We raise our voices against violence and the ways in which it pervades our national life. The acceptance and propagation of violence has been an essential part of the national culture, from the dispossession of the Native Indians and Mexicans of their land, to the enslavement and exploitation of Africans, Chinese and others, to contemporary wide scale police brutality and massive incarceration. Our deeply rooted culture of violence is increasingly taking the form of targeted as well as random murders; it is entrenched in all our institutions and systems. It characterizes our international engagements, including interventions in Third World countries to seize control of resources and the support of dictators who support US interest and oppress their own people. The United States Government instigates wars of aggression where there has been no threat to our country, and now uses drones, an even more insidious form of war and the culture of death.

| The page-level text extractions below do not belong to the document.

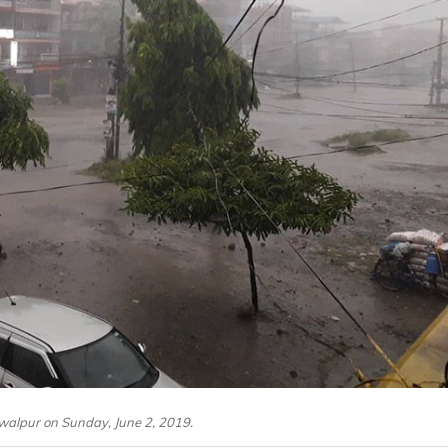
walpur on Sunday, June 2, 2019.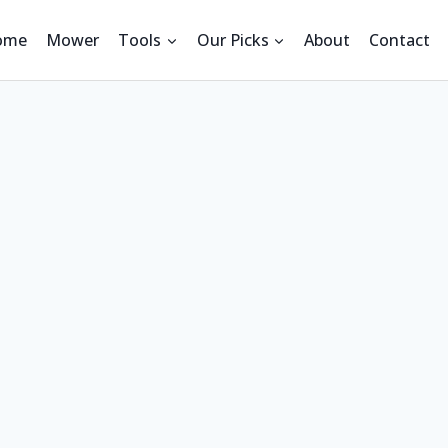
ome
Mower
Tools
Our Picks
About
Contact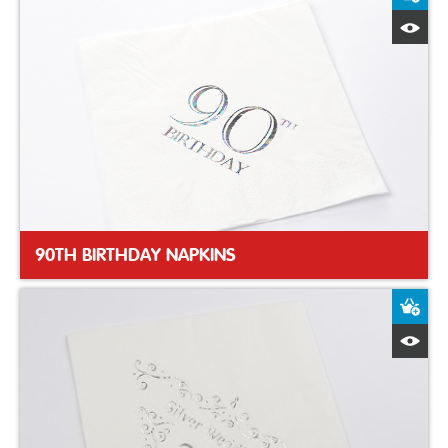
Q
90TH BIRTHDAY NAPKINS
A
Q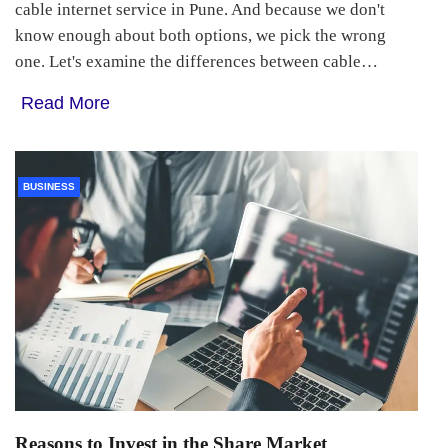
cable internet service in Pune. And because we don't
know enough about both options, we pick the wrong
one. Let's examine the differences between cable…
Read More
BUSINESS
Reasons to Invest in the Share Market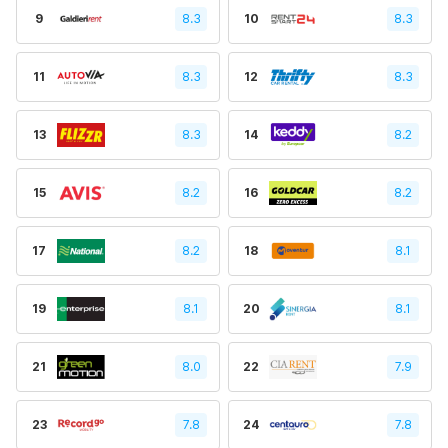
9
8.3
10
8.3
11
8.3
12
8.3
13
8.3
14
8.2
15
8.2
16
8.2
17
8.2
18
8.1
19
8.1
20
8.1
21
8.0
22
7.9
23
7.8
24
7.8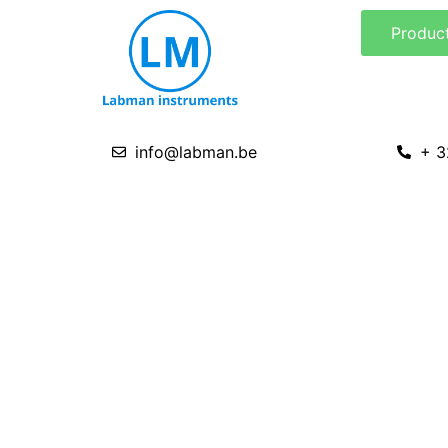
Skip
Produc
to
content
info@labman.be
+ 3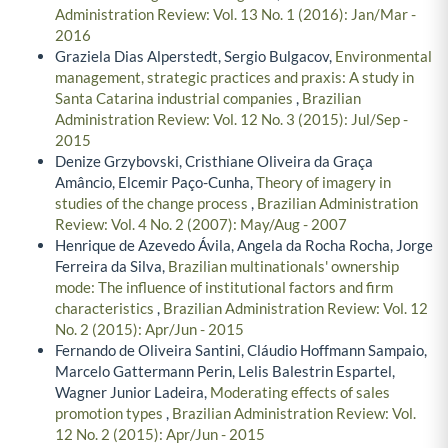
Administration Review: Vol. 13 No. 1 (2016): Jan/Mar -
2016
Graziela Dias Alperstedt, Sergio Bulgacov,
Environmental
management, strategic practices and praxis: A study in
Santa Catarina industrial companies
,
Brazilian
Administration Review: Vol. 12 No. 3 (2015): Jul/Sep -
2015
Denize Grzybovski, Cristhiane Oliveira da Graça
Amâncio, Elcemir Paço-Cunha,
Theory of imagery in
studies of the change process
,
Brazilian Administration
Review: Vol. 4 No. 2 (2007): May/Aug - 2007
Henrique de Azevedo Ávila, Angela da Rocha Rocha, Jorge
Ferreira da Silva,
Brazilian multinationals' ownership
mode: The influence of institutional factors and firm
characteristics
,
Brazilian Administration Review: Vol. 12
No. 2 (2015): Apr/Jun - 2015
Fernando de Oliveira Santini, Cláudio Hoffmann Sampaio,
Marcelo Gattermann Perin, Lelis Balestrin Espartel,
Wagner Junior Ladeira,
Moderating effects of sales
promotion types
,
Brazilian Administration Review: Vol.
12 No. 2 (2015): Apr/Jun - 2015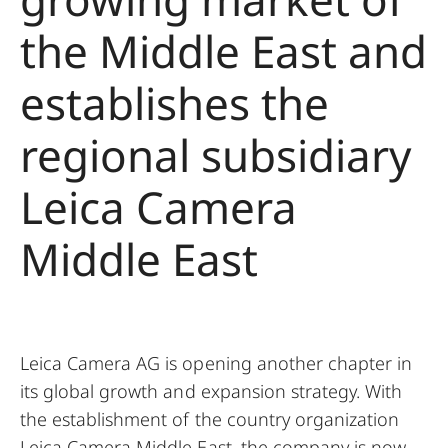
the Middle East and
establishes the
regional subsidiary
Leica Camera
Middle East
Leica Camera AG is opening another chapter in
its global growth and expansion strategy. With
the establishment of the country organization
Leica Camera Middle East, the company is now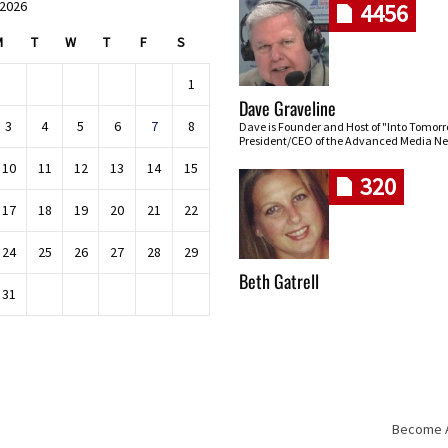
 2026
4456
M
T
W
T
F
S
1
Dave Graveline
3
4
5
6
7
8
Dave is Founder and Host of "Into Tomor
President/CEO of the Advanced Media Ne
10
11
12
13
14
15
320
17
18
19
20
21
22
24
25
26
27
28
29
Beth Gatrell
31
Become An
Skip navigation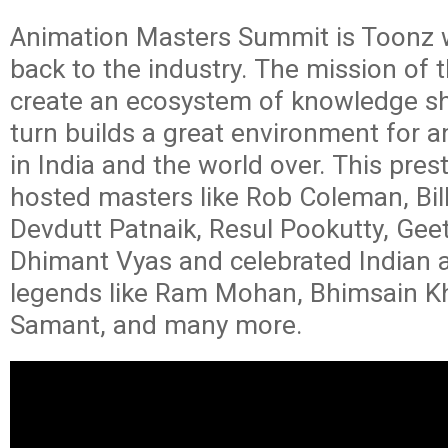
Animation Masters Summit is Toonz w
back to the industry. The mission of 
create an ecosystem of knowledge sh
turn builds a great environment for 
in India and the world over. This pres
hosted masters like Rob Coleman, Bil
Devdutt Patnaik, Resul Pookutty, Geet
Dhimant Vyas and celebrated Indian 
legends like Ram Mohan, Bhimsain K
Samant, and many more.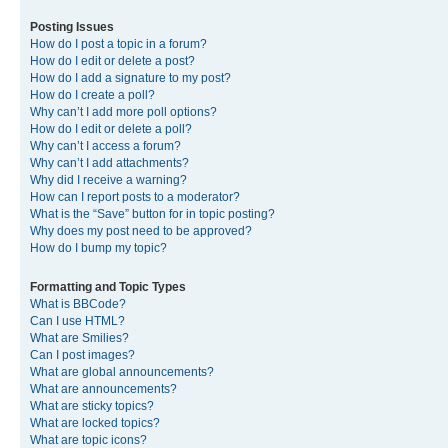
Posting Issues
How do I post a topic in a forum?
How do I edit or delete a post?
How do I add a signature to my post?
How do I create a poll?
Why can’t I add more poll options?
How do I edit or delete a poll?
Why can’t I access a forum?
Why can’t I add attachments?
Why did I receive a warning?
How can I report posts to a moderator?
What is the “Save” button for in topic posting?
Why does my post need to be approved?
How do I bump my topic?
Formatting and Topic Types
What is BBCode?
Can I use HTML?
What are Smilies?
Can I post images?
What are global announcements?
What are announcements?
What are sticky topics?
What are locked topics?
What are topic icons?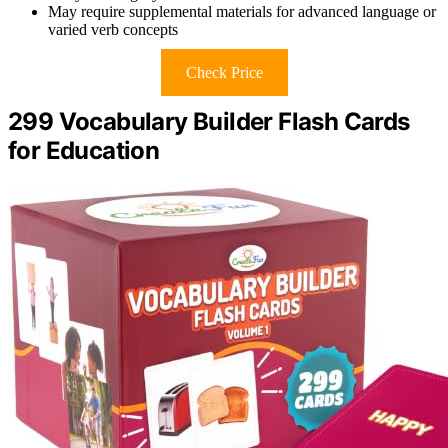
May require supplemental materials for advanced language or
varied verb concepts
Check Price
299 Vocabulary Builder Flash Cards
for Education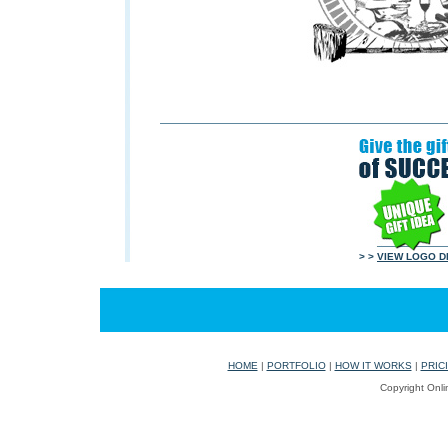
> >
VIEW LOGO D
HOME
|
PORTFOLIO
|
HOW IT WORKS
|
PRIC
Copyright Onli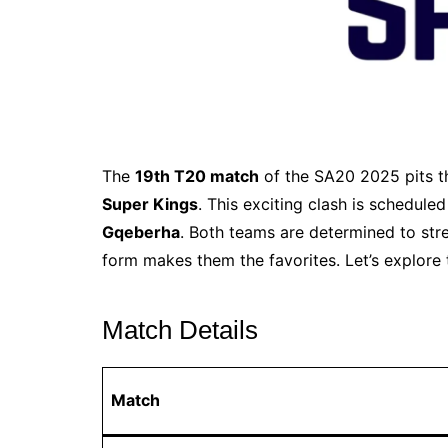
The
19th T20 match
of the SA20 2025 pits 
Super Kings
. This exciting clash is schedule
Gqeberha
. Both teams are determined to stre
form makes them the favorites. Let’s explore
Match Details
Match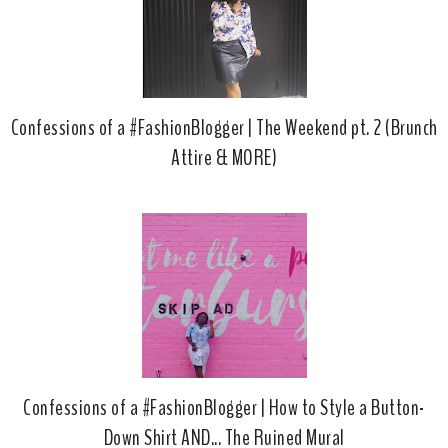
Confessions of a #FashionBlogger | The Weekend pt. 2 (Brunch
Attire & MORE)
Confessions of a #FashionBlogger | How to Style a Button-
Down Shirt AND... The Ruined Mural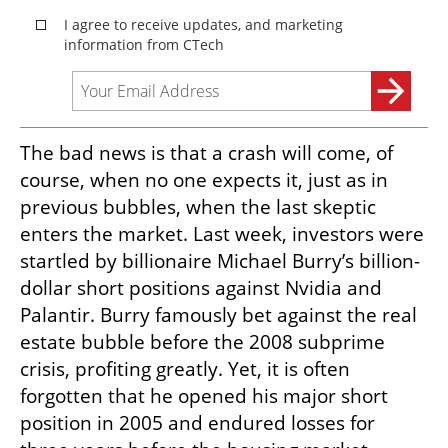
The bad news is that a crash will come, of 
course, when no one expects it, just as in 
previous bubbles, when the last skeptic 
enters the market. Last week, investors were 
startled by billionaire Michael Burry’s billion-
dollar short positions against Nvidia and 
Palantir. Burry famously bet against the real 
estate bubble before the 2008 subprime 
crisis, profiting greatly. Yet, it is often 
forgotten that he opened his major short 
position in 2005 and endured losses for 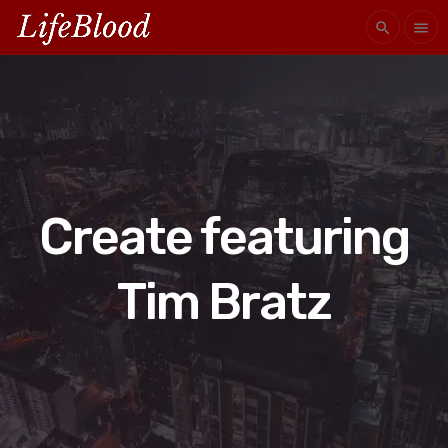
search
menu
Create featuring
Tim Bratz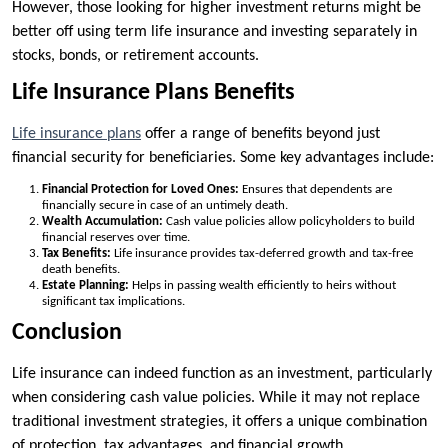
However, those looking for higher investment returns might be
better off using term life insurance and investing separately in
stocks, bonds, or retirement accounts.
Life Insurance Plans Benefits
Life insurance plans
offer a range of benefits beyond just
financial security for beneficiaries. Some key advantages include:
Financial Protection for Loved Ones:
Ensures that dependents are
financially secure in case of an untimely death.
Wealth Accumulation:
Cash value policies allow policyholders to build
financial reserves over time.
Tax Benefits:
Life insurance provides tax-deferred growth and tax-free
death benefits.
Estate Planning:
Helps in passing wealth efficiently to heirs without
significant tax implications.
Conclusion
Life insurance can indeed function as an investment, particularly
when considering cash value policies. While it may not replace
traditional investment strategies, it offers a unique combination
of protection, tax advantages, and financial growth.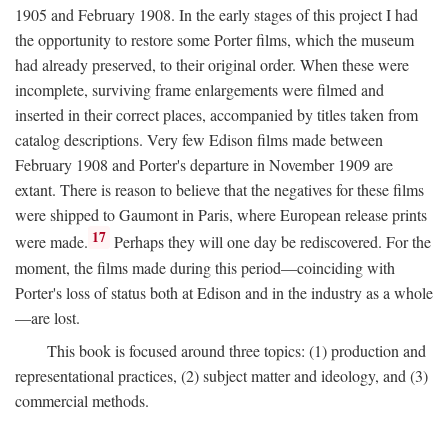
1905 and February 1908. In the early stages of this project I had
the opportunity to restore some Porter films, which the museum
had already preserved, to their original order. When these were
incomplete, surviving frame enlargements were filmed and
inserted in their correct places, accompanied by titles taken from
catalog descriptions. Very few Edison films made between
February 1908 and Porter's departure in November 1909 are
extant. There is reason to believe that the negatives for these films
were shipped to Gaumont in Paris, where European release prints
17
were made.
Perhaps they will one day be rediscovered. For the
moment, the films made during this period—coinciding with
Porter's loss of status both at Edison and in the industry as a whole
—are lost.
This book is focused around three topics: (1) production and
representational practices, (2) subject matter and ideology, and (3)
commercial methods.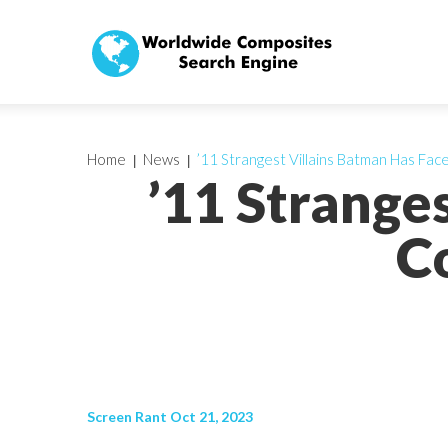
Home
News
’11 Strangest Villains Batman Has Fac
’11 Strange
C
Screen Rant Oct 21, 2023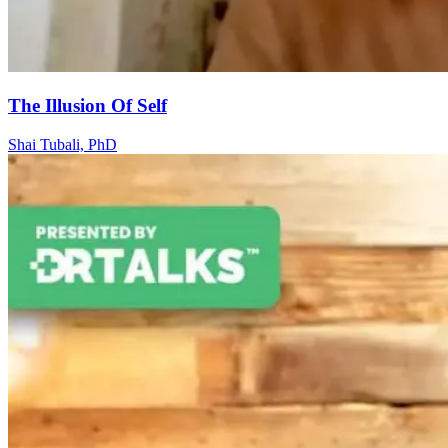
The Illusion Of Self
Shai Tubali, PhD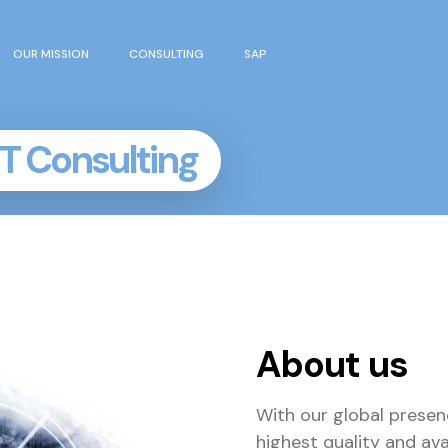
OUR MISSION
CONSULTING
SAP
IT Consulting
About us
With our global presen
highest quality and ava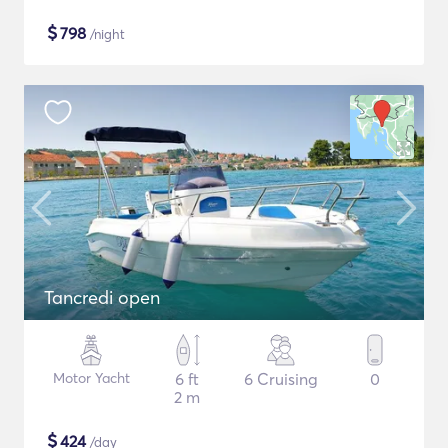
$
798
/night
Tancredi open
Motor Yacht
6 ft
6 Cruising
0
2 m
$
424
/day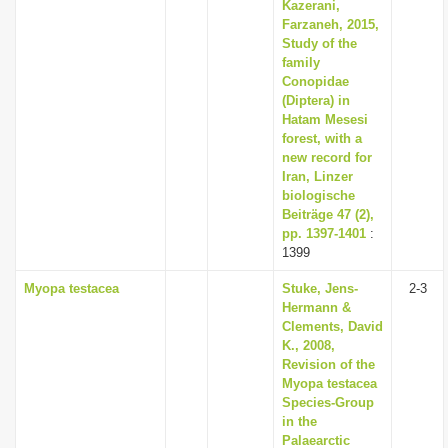
Kazerani,
Farzaneh, 2015,
Study of the
family
Conopidae
(Diptera) in
Hatam Mesesi
forest, with a
new record for
Iran, Linzer
biologische
Beiträge 47 (2),
pp. 1397-1401
:
1399
Myopa testacea
Stuke, Jens-
2-3
Hermann &
Clements, David
K., 2008,
Revision of the
Myopa testacea
Species-Group
in the
Palaearctic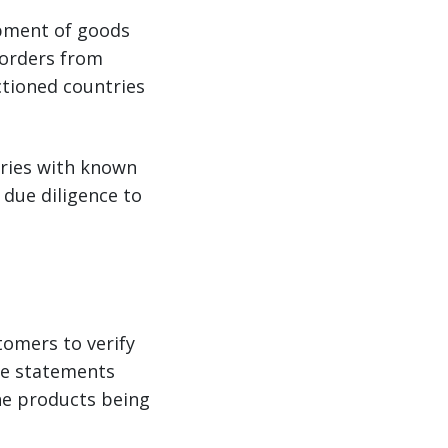
ipment of goods
 orders from
nctioned countries
tries with known
 due diligence to
tomers to verify
use statements
he products being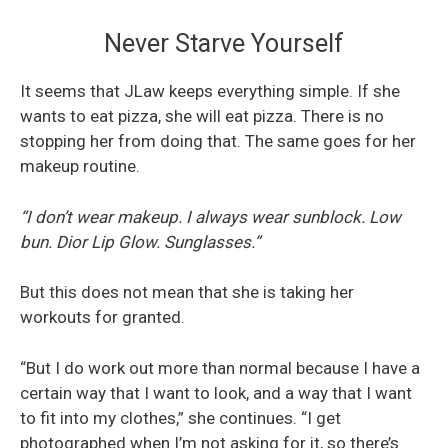
Never Starve Yourself
It seems that JLaw keeps everything simple. If she
wants to eat pizza, she will eat pizza. There is no
stopping her from doing that. The same goes for her
makeup routine.
“I don’t wear makeup. I always wear sunblock. Low
bun. Dior Lip Glow. Sunglasses.”
But this does not mean that she is taking her
workouts for granted.
“But I do work out more than normal because I have a
certain way that I want to look, and a way that I want
to fit into my clothes,” she continues. “I get
photographed when I’m not asking for it, so there’s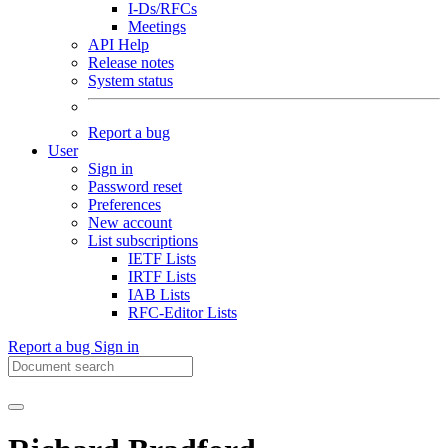
I-Ds/RFCs
Meetings
API Help
Release notes
System status
Report a bug
User
Sign in
Password reset
Preferences
New account
List subscriptions
IETF Lists
IRTF Lists
IAB Lists
RFC-Editor Lists
Report a bug
Sign in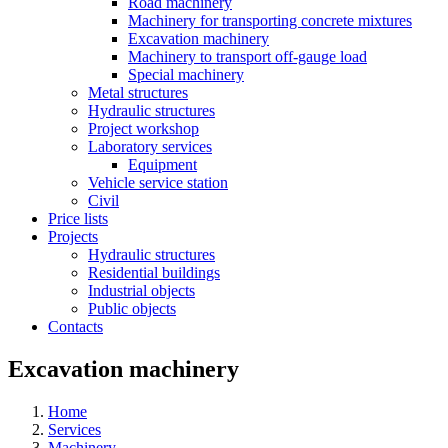
Road machinery
Machinery for transporting concrete mixtures
Excavation machinery
Machinery to transport off-gauge load
Special machinery
Metal structures
Hydraulic structures
Project workshop
Laboratory services
Equipment
Vehicle service station
Civil
Price lists
Projects
Hydraulic structures
Residential buildings
Industrial objects
Public objects
Contacts
Excavation machinery
Home
Services
Machinery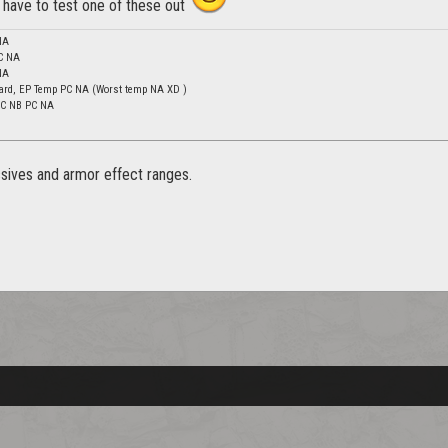
 have to test one of these out
NA
C NA
NA
ard, EP Temp PC NA (Worst temp NA XD )
 DC NB PC NA
ssives and armor effect ranges.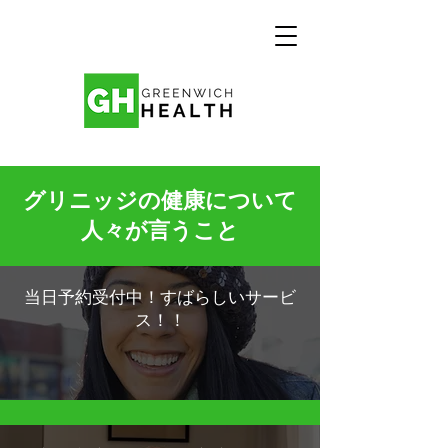
グリニッジの健康について
人々が言うこと
当日予約受付中！すばらしいサービ
ス！！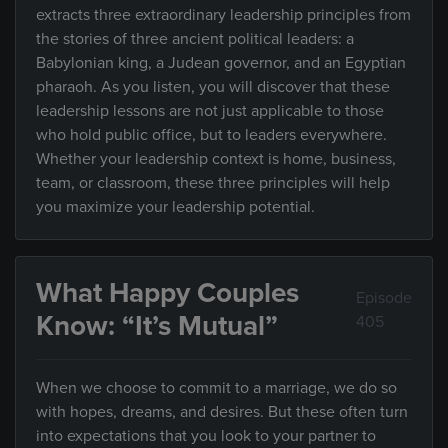
extracts three extraordinary leadership principles from
the stories of three ancient political leaders: a
Babylonian king, a Judean governor, and an Egyptian
pharaoh. As you listen, you will discover that these
leadership lessons are not just applicable to those
who hold public office, but to leaders everywhere.
Whether your leadership context is home, business,
team, or classroom, these three principles will help
you maximize your leadership potential.
What Happy Couples
Episode
Know: “It’s Mutual”
405
When we choose to commit to a marriage, we do so
with hopes, dreams, and desires. But these often turn
into expectations that you look to your partner to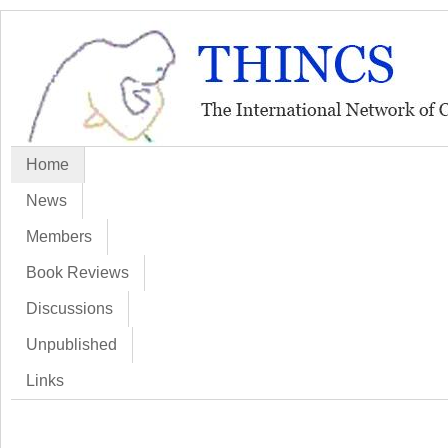
Home
News
Members
Book Reviews
Discussions
Unpublished
Links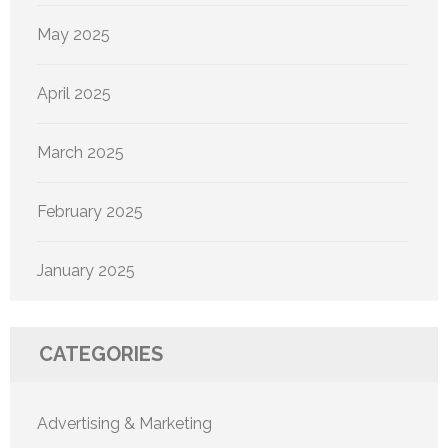
May 2025
April 2025
March 2025
February 2025
January 2025
CATEGORIES
Advertising & Marketing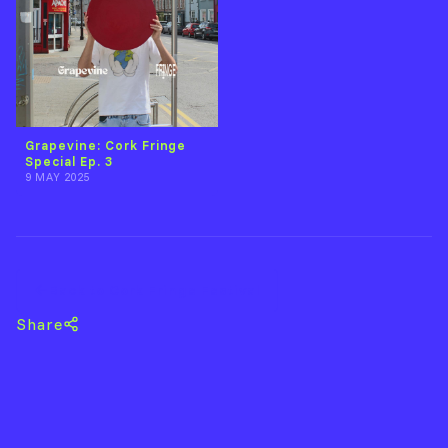
Grapevine: Cork Fringe
Special Ep. 3
9 MAY 2025
Back to Cork Fringe Festival
Share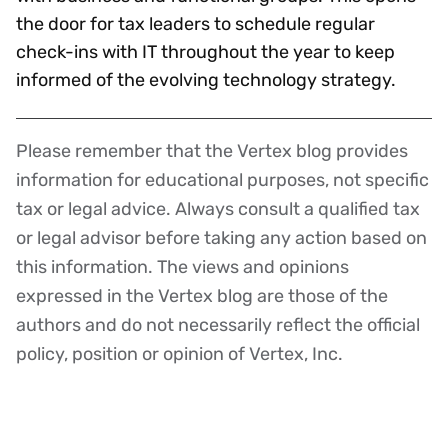
the door for tax leaders to schedule regular
check-ins with IT throughout the year to keep
informed of the evolving technology strategy.
Please remember that the Vertex blog provides
Disclaimer
information for educational purposes, not specific
tax or legal advice. Always consult a qualified tax
or legal advisor before taking any action based on
this information. The views and opinions
expressed in the Vertex blog are those of the
authors and do not necessarily reflect the official
policy, position or opinion of Vertex, Inc.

Those in power have abused and exploited the environment, rather than co-existing with it or practicing mindful stewardship. This will to exploit, which does not take into account the ways the Earth may be destabilized, has brought us to the environmental crises that we face today, including massive pollution of our air and water resources, global warming resulting in climate chaos, and other threats to the ecosystem of our planet.
Too many citizens have supported these forms of environmental abuses, domestic and international violence and oppression by not speaking out against them. We call on our leaders and our fellow citizens to break with the preference for violence, and to insist that national resources be put to the healing of the natural environment, and to the creation of programs that will bring a higher quality of life for all people, to further insist that funds previously allocated to the buildup of nuclear weaponry and other military programs be diverted to the repair and building up of the national infrastructure, educational system, health and welfare services, all of which will provide much-needed employment for the millions of jobless among us.
We acknowledge that the reality picture we have painted is challenging and reflects a period of danger; it can be a cause for despair by many. We urge you, however, to believe with us that inherent in great danger is also great opportunity. Let us seize on the opportunity and in the inspiring words of Dr. Martin Luther King Jr. “to hew out of this mountain of despair” stones of hope. History has given all of us – but especially the young generation of the 21st century, the opportunity to forge non-violent hearts, non-violent lives that will result in a caring, nonviolent society. As elders, we pledge to our nation and especially to our younger brothers and sisters, that we will be faithful to our own history as human rights workers. We will undertake with you the work we have called for in this statement as fully as our lives allow, doing everything in our power to bring a greater measure of justice, equality, and peace to our country and to the world.